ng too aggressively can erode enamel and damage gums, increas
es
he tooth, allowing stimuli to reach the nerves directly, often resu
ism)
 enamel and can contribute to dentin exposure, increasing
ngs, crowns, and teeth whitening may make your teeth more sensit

☆ ☆ ☆ ☆ ☆

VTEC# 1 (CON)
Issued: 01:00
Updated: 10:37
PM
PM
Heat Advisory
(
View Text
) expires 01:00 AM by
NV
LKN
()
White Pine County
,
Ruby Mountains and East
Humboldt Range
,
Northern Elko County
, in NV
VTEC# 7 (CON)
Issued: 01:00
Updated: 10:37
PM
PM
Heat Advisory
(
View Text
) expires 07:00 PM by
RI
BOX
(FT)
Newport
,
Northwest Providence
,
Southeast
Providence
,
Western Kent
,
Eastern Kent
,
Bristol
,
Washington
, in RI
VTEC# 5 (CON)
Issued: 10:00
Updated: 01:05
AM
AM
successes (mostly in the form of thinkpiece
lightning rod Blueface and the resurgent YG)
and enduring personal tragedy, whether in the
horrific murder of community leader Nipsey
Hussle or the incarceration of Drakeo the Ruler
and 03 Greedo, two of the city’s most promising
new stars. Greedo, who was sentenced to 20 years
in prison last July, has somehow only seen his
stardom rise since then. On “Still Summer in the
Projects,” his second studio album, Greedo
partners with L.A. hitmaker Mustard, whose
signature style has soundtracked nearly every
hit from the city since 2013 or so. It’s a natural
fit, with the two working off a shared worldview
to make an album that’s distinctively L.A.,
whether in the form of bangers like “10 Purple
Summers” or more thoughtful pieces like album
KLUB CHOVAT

☆ ☆ ☆ ☆ ☆

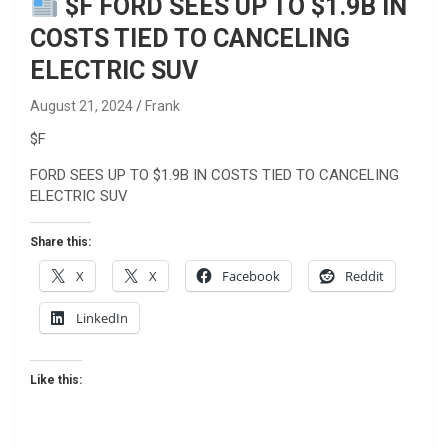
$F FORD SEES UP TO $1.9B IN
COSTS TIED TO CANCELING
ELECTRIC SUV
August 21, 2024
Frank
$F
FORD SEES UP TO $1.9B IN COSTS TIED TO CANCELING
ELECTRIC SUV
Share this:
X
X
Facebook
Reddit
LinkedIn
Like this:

☆ ☆ ☆ ☆ ☆

● **Instructions for the task**: Give an exact copy of the lines above from the line with "ng too aggressively" up to and including the line with "ngs, crowns, and", and leave everything else out.

● **Output for this exercise**:
ng too aggressively can erode enamel and damage gums, increas
es
he tooth, allowing stimuli to reach the nerves directly, often resu
ism)
 enamel and can contribute to dentin exposure, increasing
ngs, crowns, and teeth whitening may make your teeth more sensit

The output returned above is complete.